Bien que chaque métier requiert des compétences techniques différentes, en matière de soft skills certaines apparaissent comme indispensables dans le monde d’aujourd’hui.
Voici une liste non exhaustive des soft skills utiles et importantes pour faire face et évoluer professionnellement (à analyser en fonction de chaque profil et du contexte au sein duquel il évolue).
Exemples de Soft Skills :
Adaptabilité
Créativité, innovation
Discernement, analyse, prise de recul
Gestion du stress
Intelligence émotionnelle faire face aux peurs
Vision, visualisation, opti-réalisme
Rebond et résilience
Communication assertive
Bienveillance et écoute active
Organisation, gestion du temps et des priorités
Objectif orienté solution
Engagement décision
Motivation autodétermination
Confiance
Leadership
Esprit d’entreprendre audace
Autonomie
Présence conscience
Interdépendance entraide coopération sens du collectif
Responsabilité éthique
Ouverture curiosité
Persévérance
Lâcher-prise
Les Soft skills au cœur de l’entreprise…un contrat gagnant gagnant
Les soft skills sont essentielles à l’entreprise pour contribuer au fonctionnement optimum et à l’épanouissement de ses collaborateurs. Une entreprise qui prend en compte les soft skills de ses collaborateurs se donne l’opportunité de les motiver davantage et de les fidéliser en les faisant grandir et évoluer, paramètre très important dans le contexte actuel ou s’adapter est fondamental.
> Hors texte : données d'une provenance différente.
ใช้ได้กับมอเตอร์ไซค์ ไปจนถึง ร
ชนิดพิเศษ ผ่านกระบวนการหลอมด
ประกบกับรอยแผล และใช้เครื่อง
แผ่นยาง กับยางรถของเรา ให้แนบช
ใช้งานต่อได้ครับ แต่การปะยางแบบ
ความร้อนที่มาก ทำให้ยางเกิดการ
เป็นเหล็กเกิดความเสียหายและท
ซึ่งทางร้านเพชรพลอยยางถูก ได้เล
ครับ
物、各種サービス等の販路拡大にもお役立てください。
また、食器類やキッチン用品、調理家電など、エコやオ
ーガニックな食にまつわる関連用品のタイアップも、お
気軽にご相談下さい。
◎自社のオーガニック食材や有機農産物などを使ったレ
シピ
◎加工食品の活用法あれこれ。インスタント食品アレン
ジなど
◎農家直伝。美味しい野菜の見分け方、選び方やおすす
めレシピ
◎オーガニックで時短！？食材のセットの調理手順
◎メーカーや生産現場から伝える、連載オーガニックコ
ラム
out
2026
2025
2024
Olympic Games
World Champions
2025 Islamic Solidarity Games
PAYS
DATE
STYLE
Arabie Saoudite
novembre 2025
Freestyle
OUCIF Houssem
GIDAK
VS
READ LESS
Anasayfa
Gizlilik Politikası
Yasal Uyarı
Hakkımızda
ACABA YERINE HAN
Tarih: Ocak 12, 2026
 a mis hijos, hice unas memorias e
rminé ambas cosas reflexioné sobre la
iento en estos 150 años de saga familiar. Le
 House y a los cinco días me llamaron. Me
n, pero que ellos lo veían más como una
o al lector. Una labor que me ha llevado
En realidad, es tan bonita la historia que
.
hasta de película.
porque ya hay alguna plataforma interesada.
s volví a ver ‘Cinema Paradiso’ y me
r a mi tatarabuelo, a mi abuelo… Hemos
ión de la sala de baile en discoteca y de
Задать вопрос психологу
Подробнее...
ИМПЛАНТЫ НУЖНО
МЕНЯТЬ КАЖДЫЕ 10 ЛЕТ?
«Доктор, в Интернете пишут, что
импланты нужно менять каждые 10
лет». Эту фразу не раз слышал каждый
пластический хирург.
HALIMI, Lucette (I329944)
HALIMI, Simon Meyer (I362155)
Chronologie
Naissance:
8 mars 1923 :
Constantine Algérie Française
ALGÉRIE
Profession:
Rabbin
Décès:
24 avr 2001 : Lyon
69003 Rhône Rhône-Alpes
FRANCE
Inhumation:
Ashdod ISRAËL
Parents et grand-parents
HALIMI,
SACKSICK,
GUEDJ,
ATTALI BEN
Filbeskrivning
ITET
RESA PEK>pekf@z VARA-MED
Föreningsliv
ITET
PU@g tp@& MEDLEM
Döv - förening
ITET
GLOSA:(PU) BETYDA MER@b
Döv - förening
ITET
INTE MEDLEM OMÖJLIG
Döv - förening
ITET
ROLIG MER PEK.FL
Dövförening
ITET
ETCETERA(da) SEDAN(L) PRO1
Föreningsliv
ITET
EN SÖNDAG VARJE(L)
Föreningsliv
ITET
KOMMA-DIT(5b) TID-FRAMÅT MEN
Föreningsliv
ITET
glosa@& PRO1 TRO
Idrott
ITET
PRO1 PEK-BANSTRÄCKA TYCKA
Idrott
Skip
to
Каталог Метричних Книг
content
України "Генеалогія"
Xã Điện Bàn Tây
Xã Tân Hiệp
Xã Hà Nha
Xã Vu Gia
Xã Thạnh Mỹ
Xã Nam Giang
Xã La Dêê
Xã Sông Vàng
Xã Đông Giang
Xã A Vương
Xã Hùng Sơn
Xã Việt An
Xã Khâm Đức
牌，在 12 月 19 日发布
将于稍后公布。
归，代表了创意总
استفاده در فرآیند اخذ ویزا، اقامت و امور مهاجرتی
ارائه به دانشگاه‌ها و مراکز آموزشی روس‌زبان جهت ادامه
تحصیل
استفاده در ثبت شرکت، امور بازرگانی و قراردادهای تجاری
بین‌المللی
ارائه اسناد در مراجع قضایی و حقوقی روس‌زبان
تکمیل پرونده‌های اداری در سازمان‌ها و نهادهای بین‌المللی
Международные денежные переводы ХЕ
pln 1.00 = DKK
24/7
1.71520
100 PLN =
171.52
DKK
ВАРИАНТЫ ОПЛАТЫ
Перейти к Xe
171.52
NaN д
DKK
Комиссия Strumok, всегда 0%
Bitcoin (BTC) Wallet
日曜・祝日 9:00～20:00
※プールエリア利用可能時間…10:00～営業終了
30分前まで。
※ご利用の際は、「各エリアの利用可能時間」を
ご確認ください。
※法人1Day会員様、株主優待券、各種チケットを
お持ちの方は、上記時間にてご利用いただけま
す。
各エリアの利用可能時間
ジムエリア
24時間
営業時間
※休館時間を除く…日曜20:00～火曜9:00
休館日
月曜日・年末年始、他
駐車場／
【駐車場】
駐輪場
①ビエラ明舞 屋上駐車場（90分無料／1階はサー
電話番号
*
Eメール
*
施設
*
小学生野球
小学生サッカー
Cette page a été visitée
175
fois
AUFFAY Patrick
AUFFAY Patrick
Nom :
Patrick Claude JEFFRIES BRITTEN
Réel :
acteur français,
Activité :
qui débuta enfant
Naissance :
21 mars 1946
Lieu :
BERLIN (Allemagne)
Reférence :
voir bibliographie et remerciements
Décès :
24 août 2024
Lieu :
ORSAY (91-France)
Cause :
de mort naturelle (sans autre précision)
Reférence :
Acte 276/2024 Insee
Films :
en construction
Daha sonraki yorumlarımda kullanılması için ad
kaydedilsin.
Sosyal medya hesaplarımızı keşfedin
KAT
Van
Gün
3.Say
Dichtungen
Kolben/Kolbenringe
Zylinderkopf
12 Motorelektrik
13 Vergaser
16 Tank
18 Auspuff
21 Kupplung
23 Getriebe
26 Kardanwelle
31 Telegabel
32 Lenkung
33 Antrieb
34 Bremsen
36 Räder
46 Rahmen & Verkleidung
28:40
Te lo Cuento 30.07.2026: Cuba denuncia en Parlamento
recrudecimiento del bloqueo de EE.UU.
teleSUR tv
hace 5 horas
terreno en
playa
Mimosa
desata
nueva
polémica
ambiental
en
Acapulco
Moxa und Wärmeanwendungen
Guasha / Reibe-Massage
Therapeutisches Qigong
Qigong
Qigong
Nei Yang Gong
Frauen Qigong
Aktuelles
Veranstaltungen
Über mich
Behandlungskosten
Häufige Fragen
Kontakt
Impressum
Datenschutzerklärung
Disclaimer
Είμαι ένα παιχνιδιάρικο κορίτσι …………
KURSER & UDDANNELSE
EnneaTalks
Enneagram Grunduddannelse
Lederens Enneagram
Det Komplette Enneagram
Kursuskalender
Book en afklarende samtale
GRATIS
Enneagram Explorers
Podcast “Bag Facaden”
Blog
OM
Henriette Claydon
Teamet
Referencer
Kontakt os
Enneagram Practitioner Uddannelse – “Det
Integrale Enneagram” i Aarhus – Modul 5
Les soft skills contribuent fortement à la dynamique du sens et du plaisir impactant de fait la reconnaissance et la performance.
Et les compétences psychosociales ?
Le concept de compétences psychosociales est diffusé par l’OMS (Organisme Mondial de la Santé) et fait référence à la santé physique et psychologique des individus.
Toutes deux font références au même type de compétences et sont intrinsèquement liées. Le développement des compétences psychosociales entraîne comme conséquence l’augmentation des soft skills d’une personne et vice versa.
Le champ des compétences psychosociales apparaît comme un champ plus structuré pouvant donner davantage de cadre dans l’approche des soft skills et dans leur développement afin d’optimiser le bien-être professionnel.
Et les mad skills ? quesako ?
Les mad skills sont des compétences acquises lors de la pratique d’une passion dans le domaine artistique, culturel ou sportif. Elles impliquent la pratique d’un savoir-faire particulier et sont plus proches des hard skills.
Qui est concerné ?
Bien qu’à l’origine les soft skills sont reliées aux fonctions de cadres et managériales, il apparait aujourd’hui que tous les salariés, bénévoles, professionnels indépendants, artisans, commerçants semblent concernés dès l’instant qu’ils occupent une fonction et qu’ils ont des objectifs à atteindre.